What is your advice to young and upcoming doctors?

You should desire to be the best you can be, have a focus, have a dream, keep the dream alive, believe in yourself and believe in God. It is quite surprising to me when I look back; time runs very fast. I left school about 21yrs ago, before you know what is happening you are one of the old guys. Now it’s tough for people to get places to do their house job not to talk of residency training. I heard about a cousin looking for house job for 5 months. The population is increasing and the competition is getting much stiffer. They shouldn’t be disenchanted. Am a product of one of the first private sector residency training program in Nigeria by Eye Foundation Hospital and when we trained here, we were supposed to be affiliated with a number of institutions which eventually did not pull through.

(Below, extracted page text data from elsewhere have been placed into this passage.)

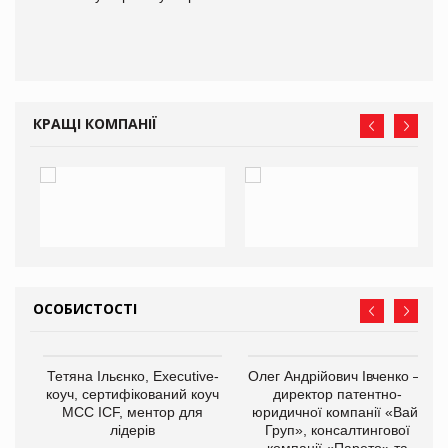
КРАЩІ КОМПАНІЇ
ОСОБИСТОСТІ
Тетяна Ільєнко, Executive-
Олег Андрійович Івченко —
коуч, сертифікований коуч
директор патентно-
МСС ICF, ментор для
юридичної компанії «Вайз
лідерів
Груп», консалтингової
компанії «Парето» та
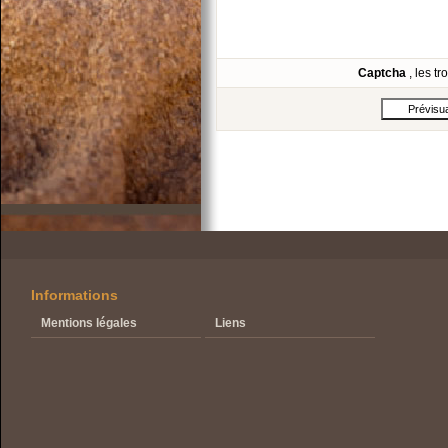
Captcha
, les t
Informations
Mentions légales
Liens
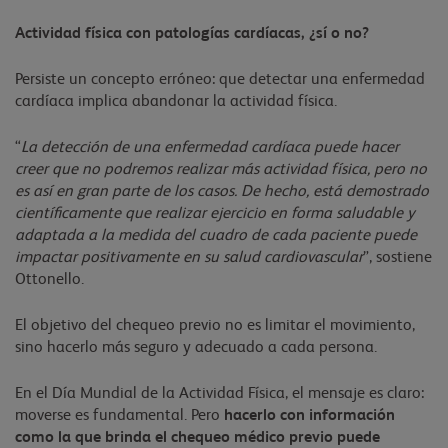
Actividad física con patologías cardíacas, ¿sí o no?
Persiste un concepto erróneo: que detectar una enfermedad
cardíaca implica abandonar la actividad física.
“
La detección de una enfermedad cardíaca puede hacer
creer que no podremos realizar más actividad física, pero no
es así en gran parte de los casos. De hecho, está demostrado
científicamente que realizar ejercicio en forma saludable y
adaptada a la medida del cuadro de cada paciente puede
impactar positivamente en su salud cardiovascular
”, sostiene
Ottonello.
El objetivo del chequeo previo no es limitar el movimiento,
sino hacerlo más seguro y adecuado a cada persona.
En el Día Mundial de la Actividad Física, el mensaje es claro:
moverse es fundamental. Pero
hacerlo con información
como la que brinda el chequeo médico previo puede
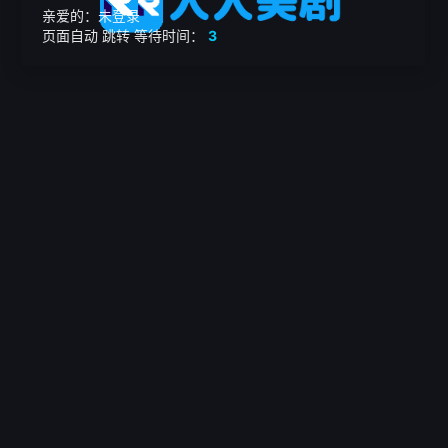
亲爱的：未登录
页面自动
跳转
等待时间：
3
繁

电影
美剧
日韩剧
我的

In all those years, I had the conviction that I will have my opportunity one day and when my opportunity comes, I will show what I am made of. Sometimes it felt like we were going nowhere, we just kept working hard and then the opportunity came one day. We were able to sit for some exams and we passed. We were then able to do our clinical attachments in the UK and passed the exams. There is nothing we didn’t go through, but we faced the challenges. As things are getting tougher, more opportunities are opening up. There are so many specialties now in medicine that didn’t exist before and many specialties have been broken down. Just work hard and believe in God for the best.